A moves towards B with a speed of $v \ ms^{-1}$ and collides with B, which is moving towards A with a speed of $6 \ ms^{-1}$. In the collision the two particles come to rest.
(a) Find the value of $v$.
(b) Find the loss of kinetic energy of the system due to the collision.
▶️Answer/Explanation
Solution :-
(a)\begin{align*}
\pm[3.2v + 2.4 \times (-6)] &= 0 \\
v &= 4.5
\end{align*}
(b)\begin{align*}
\text{KE} &= \pm \frac{1}{2} \times 3.2 \times (4.5)^2 \quad \text{OR} \quad \pm \frac{1}{2} \times 2.4 \times 6^2 \\
\text{KE}_\text{loss} &= 75.6 \text{ J}
\end{align*}
Question 3
Topic – ALV: 4.1
Coplanar forces of magnitudes 30N, 15N, 33N and PN act at a point in the directions shown in the diagram, where $\tan~\alpha=\frac{4}{3}$. The system is in equilibrium.
(a) Show that
\[\left(\frac{14.4}{30-P}\right)^{2}+\left(\frac{28.8}{P+30}\right)^{2}=1.\]

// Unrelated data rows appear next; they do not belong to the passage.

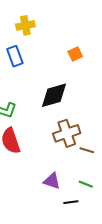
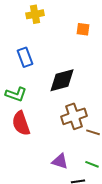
orange square: (75, 54) -> (83, 29), moved, turned 32
blue rectangle: (15, 56) -> (25, 57), moved

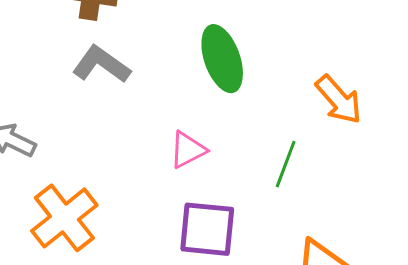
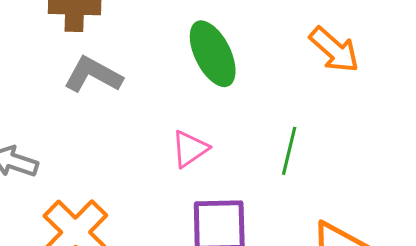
orange arrow: (339, 100) -> (334, 50), moved

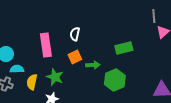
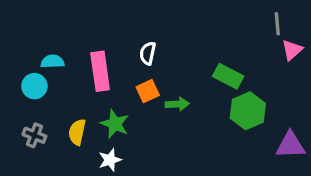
green rectangle: (124, 48) -> (228, 76), turned 42
cyan semicircle: (17, 69) -> (53, 61), moved
green hexagon: (115, 80) -> (248, 111), moved

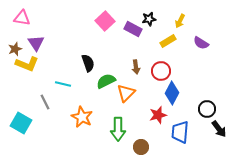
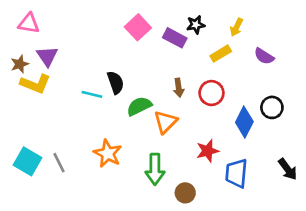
cyan line: (63, 84) -> (92, 94), moved
blue diamond: (172, 93) -> (244, 122), moved
gray line: (45, 102) -> (59, 163), moved
black circle: (207, 109) -> (272, 107), moved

(b) Verify that $P=6$ satisfies this equation and find the value of $\theta$.
▶️Answer/Explanation
Solution :-
(a) \begin{align*}
(33+15)\times \frac{3}{5} &= P\cos\theta + 30\cos\theta \\
\text{OR} \quad (33+15)\cos\left(\tan^{-1}\frac{4}{3}\right) &= P\cos\theta + 30\cos\theta \\
\text{OR} \quad 19.8 + 9 &= P\cos\theta + 30\cos\theta \\
15\times\frac{4}{5} + 30\sin\theta &= 33\times\frac{4}{5} + P\sin\theta \\
\text{OR} \quad 15\sin\left(\tan^{-1}\frac{4}{3}\right) + 30\sin\theta &= 33\sin\left(\tan^{-1}\frac{4}{3}\right) + P\sin\theta \\
\text{OR} \quad 12 + 30\sin\theta &= 26.4 + P\sin\theta \\
\left[\text{Use } \cos^2\theta + \sin^2\theta = 1 \text{ with } \cos\theta = \frac{28.8}{P+30} \text{ and } \sin\theta = \frac{14.4}{30-P} \text{ to get }\right] \\
\left(\frac{14.4}{30-P}\right)^2 + \left(\frac{28.8}{P+30}\right)^2 &= 1
\end{align*}
(b) $$\text{Sub P=6 into}$$
\[\left(\frac{14.4}{30-P}\right)^{2}+\left(\frac{28.8}{P+30}\right)^{2}\]
$$\text{to get}$$
\[\left[\left(\frac{14.4}{24}\right)^{2}+\left(\frac{28.8}{36}\right)^{2}\right]=\left(\frac{3}{5}\right)^{2}+\left(\frac{4}{5}\right)^{2}=0.36+0.64=1\]
$$\theta=36.9$$
Question 4
Topic – ALV: 4.5
An athlete of mass 84 kg is running along a straight road.
(a) Initially the road is horizontal and he runs at a constant speed of $3 \ ms^{-1}$. The athlete produces a constant power of 60 W.
Find the resistive force which acts on the athlete.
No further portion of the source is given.